§ **Excerpts from a dataset**:
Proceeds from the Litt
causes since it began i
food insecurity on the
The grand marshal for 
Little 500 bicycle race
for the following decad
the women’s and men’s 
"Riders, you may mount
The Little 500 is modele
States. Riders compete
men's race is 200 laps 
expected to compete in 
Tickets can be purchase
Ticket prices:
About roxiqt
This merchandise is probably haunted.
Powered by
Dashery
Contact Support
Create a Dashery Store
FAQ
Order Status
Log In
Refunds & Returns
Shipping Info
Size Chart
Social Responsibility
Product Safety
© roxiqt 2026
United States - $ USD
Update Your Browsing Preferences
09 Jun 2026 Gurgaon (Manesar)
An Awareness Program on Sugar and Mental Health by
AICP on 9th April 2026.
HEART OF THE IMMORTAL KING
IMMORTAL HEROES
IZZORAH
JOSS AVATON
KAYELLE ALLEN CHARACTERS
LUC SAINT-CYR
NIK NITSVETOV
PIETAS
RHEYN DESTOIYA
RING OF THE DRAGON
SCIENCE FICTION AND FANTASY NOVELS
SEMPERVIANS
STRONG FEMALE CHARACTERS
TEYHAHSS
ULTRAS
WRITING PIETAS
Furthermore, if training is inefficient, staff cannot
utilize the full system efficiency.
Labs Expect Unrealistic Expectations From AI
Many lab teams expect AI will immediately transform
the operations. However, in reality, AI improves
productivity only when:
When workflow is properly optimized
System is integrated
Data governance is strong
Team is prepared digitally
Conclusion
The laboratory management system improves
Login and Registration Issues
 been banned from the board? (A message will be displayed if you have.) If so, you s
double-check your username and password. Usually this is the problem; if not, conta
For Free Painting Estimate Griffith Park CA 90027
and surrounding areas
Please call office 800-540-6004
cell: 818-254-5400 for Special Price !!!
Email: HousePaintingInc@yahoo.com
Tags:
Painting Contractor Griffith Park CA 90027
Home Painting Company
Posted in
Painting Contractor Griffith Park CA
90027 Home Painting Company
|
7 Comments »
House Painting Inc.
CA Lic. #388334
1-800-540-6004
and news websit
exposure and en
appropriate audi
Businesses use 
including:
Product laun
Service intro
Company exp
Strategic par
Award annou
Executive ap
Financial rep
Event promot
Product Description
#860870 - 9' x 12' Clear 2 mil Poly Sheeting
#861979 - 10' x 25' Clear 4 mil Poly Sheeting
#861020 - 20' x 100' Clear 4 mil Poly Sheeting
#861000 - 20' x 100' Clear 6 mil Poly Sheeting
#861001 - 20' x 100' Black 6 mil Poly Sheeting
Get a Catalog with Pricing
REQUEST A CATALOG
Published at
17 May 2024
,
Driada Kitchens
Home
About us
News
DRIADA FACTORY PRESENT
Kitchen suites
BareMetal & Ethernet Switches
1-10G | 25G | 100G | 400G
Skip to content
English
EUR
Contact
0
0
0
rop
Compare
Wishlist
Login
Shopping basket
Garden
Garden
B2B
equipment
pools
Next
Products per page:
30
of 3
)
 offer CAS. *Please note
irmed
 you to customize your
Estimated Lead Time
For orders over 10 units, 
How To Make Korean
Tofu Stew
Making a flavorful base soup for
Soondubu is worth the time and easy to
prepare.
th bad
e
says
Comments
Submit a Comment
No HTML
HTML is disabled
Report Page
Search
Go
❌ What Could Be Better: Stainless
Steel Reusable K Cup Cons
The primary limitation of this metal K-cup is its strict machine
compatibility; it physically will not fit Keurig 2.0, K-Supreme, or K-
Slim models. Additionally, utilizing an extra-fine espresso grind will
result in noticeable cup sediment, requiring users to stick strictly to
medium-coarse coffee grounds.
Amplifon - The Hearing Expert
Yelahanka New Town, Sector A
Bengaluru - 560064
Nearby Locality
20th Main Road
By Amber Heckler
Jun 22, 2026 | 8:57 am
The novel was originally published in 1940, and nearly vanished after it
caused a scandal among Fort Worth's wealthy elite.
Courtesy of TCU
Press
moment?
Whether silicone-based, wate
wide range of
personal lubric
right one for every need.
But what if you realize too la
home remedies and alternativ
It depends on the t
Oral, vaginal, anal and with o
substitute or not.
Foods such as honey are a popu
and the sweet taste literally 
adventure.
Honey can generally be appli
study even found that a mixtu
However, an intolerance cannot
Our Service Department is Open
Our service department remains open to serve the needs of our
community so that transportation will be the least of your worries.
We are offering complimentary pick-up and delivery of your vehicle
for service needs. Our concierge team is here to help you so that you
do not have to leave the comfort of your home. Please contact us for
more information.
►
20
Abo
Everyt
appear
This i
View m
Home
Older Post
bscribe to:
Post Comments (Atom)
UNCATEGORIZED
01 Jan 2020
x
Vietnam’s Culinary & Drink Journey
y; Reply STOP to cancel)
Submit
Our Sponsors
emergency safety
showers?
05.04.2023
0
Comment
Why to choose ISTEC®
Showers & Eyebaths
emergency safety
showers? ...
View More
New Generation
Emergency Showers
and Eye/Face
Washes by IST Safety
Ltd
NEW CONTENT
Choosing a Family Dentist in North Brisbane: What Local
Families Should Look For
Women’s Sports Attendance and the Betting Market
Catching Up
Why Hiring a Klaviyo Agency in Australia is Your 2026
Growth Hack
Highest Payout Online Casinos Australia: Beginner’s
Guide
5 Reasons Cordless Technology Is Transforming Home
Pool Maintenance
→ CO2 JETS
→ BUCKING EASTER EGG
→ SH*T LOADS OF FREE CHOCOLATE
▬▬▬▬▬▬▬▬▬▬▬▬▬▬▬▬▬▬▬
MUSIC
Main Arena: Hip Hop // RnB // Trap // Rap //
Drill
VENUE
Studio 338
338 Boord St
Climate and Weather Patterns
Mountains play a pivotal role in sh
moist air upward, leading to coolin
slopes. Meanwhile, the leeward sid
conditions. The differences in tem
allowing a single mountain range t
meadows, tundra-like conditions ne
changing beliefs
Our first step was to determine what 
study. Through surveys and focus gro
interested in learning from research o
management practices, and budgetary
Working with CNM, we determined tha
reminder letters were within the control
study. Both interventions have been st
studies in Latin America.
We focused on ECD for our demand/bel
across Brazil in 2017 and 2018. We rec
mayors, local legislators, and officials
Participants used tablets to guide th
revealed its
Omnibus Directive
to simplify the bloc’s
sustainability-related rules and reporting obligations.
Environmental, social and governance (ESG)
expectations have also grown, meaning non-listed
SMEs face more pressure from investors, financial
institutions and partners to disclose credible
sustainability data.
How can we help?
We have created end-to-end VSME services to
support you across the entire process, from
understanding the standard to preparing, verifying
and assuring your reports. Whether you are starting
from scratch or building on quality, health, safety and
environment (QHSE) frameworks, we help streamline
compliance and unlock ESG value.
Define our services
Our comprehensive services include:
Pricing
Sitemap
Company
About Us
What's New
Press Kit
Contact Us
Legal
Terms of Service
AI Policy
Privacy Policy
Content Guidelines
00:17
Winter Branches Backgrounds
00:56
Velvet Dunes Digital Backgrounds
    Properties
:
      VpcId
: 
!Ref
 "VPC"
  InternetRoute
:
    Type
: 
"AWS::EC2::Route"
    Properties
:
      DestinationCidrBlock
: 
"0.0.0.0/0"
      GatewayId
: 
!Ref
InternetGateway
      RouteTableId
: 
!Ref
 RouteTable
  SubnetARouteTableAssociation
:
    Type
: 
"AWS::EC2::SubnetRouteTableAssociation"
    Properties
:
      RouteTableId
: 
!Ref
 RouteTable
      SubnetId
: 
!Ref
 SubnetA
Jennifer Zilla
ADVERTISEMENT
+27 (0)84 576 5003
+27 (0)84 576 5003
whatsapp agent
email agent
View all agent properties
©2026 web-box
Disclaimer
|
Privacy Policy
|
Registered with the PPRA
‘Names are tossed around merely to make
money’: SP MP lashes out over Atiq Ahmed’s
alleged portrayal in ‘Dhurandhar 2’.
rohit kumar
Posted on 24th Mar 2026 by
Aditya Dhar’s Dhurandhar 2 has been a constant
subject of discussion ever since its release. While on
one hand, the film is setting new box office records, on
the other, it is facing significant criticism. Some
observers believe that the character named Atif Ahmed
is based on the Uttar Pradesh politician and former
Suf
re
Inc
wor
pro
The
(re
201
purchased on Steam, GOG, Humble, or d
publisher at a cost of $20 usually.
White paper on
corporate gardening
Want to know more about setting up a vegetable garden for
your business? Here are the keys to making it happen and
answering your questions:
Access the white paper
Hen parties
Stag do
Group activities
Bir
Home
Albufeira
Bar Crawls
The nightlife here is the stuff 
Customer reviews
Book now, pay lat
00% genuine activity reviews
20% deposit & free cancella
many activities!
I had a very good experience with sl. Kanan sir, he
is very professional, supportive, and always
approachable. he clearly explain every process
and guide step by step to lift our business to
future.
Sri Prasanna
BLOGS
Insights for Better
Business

§ **WORK INSTRUCTION**:
Tally the lines of the entries that carry the word "Dhurandhar" and say only that number.

§ **SOLUTION TO THIS TASK**:
2